The author's version of van Gogh's Sunflowers
"Sunflowers" by David van Meadows

What Price Sunflowers?

Vincent van Gogh's Sunflowers. Possibly the most famous painting in the world.

Why is this painting so famous? It's just a still life. Any one of a thousand art students around the world could have painted it. Yet van Gogh's Sunflowers are auctioned for forty million dollars.

Now please don't jump to van Gogh's defence. I'm not knocking his artistic ability. I'm sure he was a fine painter. I couldn't paint the Sunflowers, so I have no right to criticise the man that did.

I can't legitimately criticise van Gogh because I'm not a painter. But I can criticise the people that pay forty million dollars for his paintings because I am an art collector. I have over 100,000 pieces of art in my collection. And I didn't have to pay forty million dollars for any of it.

So, as a collector, I have a question for those people who are willing to bid forty million dollars for the Sunflowers:

Hello??? What on earth are you thinking?

It's just a picture of Sunflowers. What's so special about it? If you really have forty million dollars that you don't have a good use for, I can recommend several worthy charities.

It's not even a unique work of art. Van Gogh actually painted ten (or eleven, depending on which "expert" you ask) versions of the Sunflowers. He gave them away for food. It's hack-work, as we say in the writing trade. It's the old masters' equivalent of a seaside postcard.

And lets be completely honest here: despite van Gogh's undoubted talents, any competent painter could paint the Sunflowers. Every so often, a Sunflowers forgery turns up. It takes minute examination by the world's top experts to determine whether it really is a forgery. At least one copy of the Sunflowers is still in dispute after years of study. That kind of suggests that his style is pretty easy to emulate. Worth forty million dollars? I don't think so.

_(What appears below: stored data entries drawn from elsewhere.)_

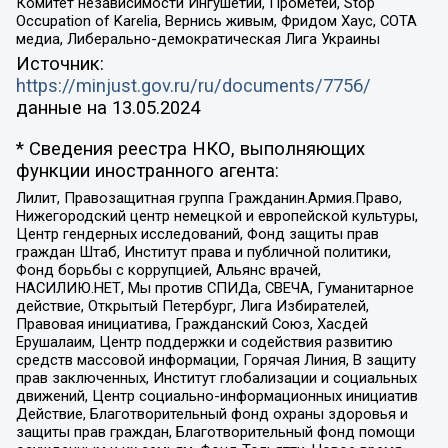
Комитет независимости Ингушетии, Прометей, Stop
Occupation of Karelia, Вернись живым, Фридом Хаус, СОТА
медиа, Либерально-демократическая Лига Украины
Источник:
https://minjust.gov.ru/ru/documents/7756/
данные на
13.05.2024
* Сведения реестра НКО, выполняющих
функции иностранного агента:
Лилит, Правозащитная группа Гражданин.Армия.Право,
Нижегородский центр немецкой и европейской культуры,
Центр гендерных исследований, Фонд защиты прав
граждан Штаб, Институт права и публичной политики,
Фонд борьбы с коррупцией, Альянс врачей,
НАСИЛИЮ.НЕТ, Мы против СПИДа, СВЕЧА, Гуманитарное
действие, Открытый Петербург, Лига Избирателей,
Правовая инициатива, Гражданский Союз, Хасдей
Ерушалаим, Центр поддержки и содействия развитию
средств массовой информации, Горячая Линия, В защиту
прав заключенных, Институт глобализации и социальных
движений, Центр социально-информационных инициатив
Действие, Благотворительный фонд охраны здоровья и
защиты прав граждан, Благотворительный фонд помощи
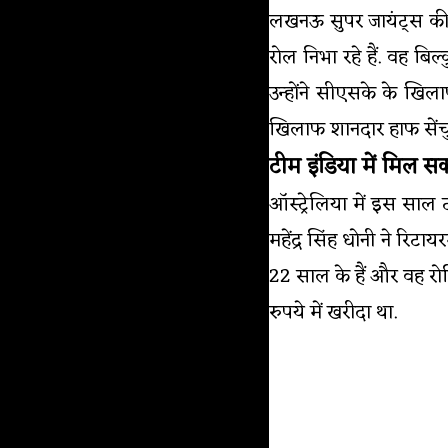
लखनऊ सुपर जायंट्स की य
रोल निभा रहे हैं. वह बिल
उन्होंने सीएसके के खिला
खिलाफ शानदार हाफ सेंचुरी 
टीम इंडिया में मिल सकत
ऑस्ट्रेलिया में इस साल ट
महेंद्र सिंह धोनी ने रि
22 साल के हैं और वह रो
रुपये में खरीदा था.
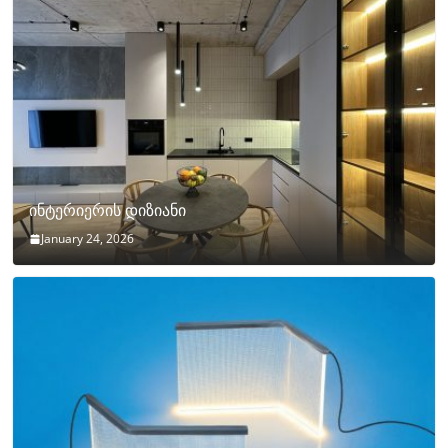
ინტერიერის დიზიანი
January 24, 2026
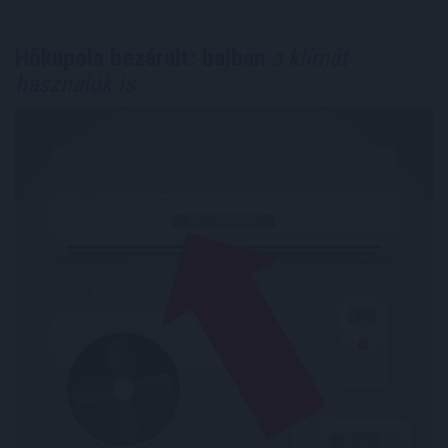
Hőkupola bezárult: bajban
a klímát
használók is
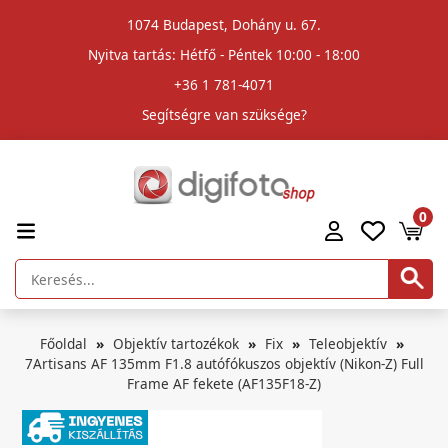
1074 Budapest, Dohány u. 67.
Nyitva tartás: Hétfő - Péntek 10:00 - 18:00
+36 1 781-4071
Segítségre van szüksége?
0
Főoldal
Objektív tartozékok
Fix
Teleobjektív
7Artisans AF 135mm F1.8 autófókuszos objektív (Nikon-Z) Full
Frame AF fekete (AF135F18-Z)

Why do people pay so much money for something that is basically an unremarkable, and apparently easily-copied, still life? Somebody, somewhere, once decided that a van Gogh was worth a lot of money. As soon as the right person decides that, of course, it becomes true. Because rich people seem driven to show off their wealth. And the best way to show it off is to buy something that everybody "knows" is worth a lot of money. So they pay a lot of money for it and guess what? It now really is worth a lot of money.

Art, along with literature and music, is an important part of civilization. And in one respect all art is priceless. But it has no intrinsic monetary value. You can't say "good art is worth more than bad art". It's impossible to rank art on a scale of good to bad, because appreciation of art is entirely subjective. A baby's scribble is worth more to its mother than any number of Sunflowers.

The world would be a poorer place without art. But maybe it would be a bit better off without art collectors.

Art collectors. Bah. They really do have more money than sense.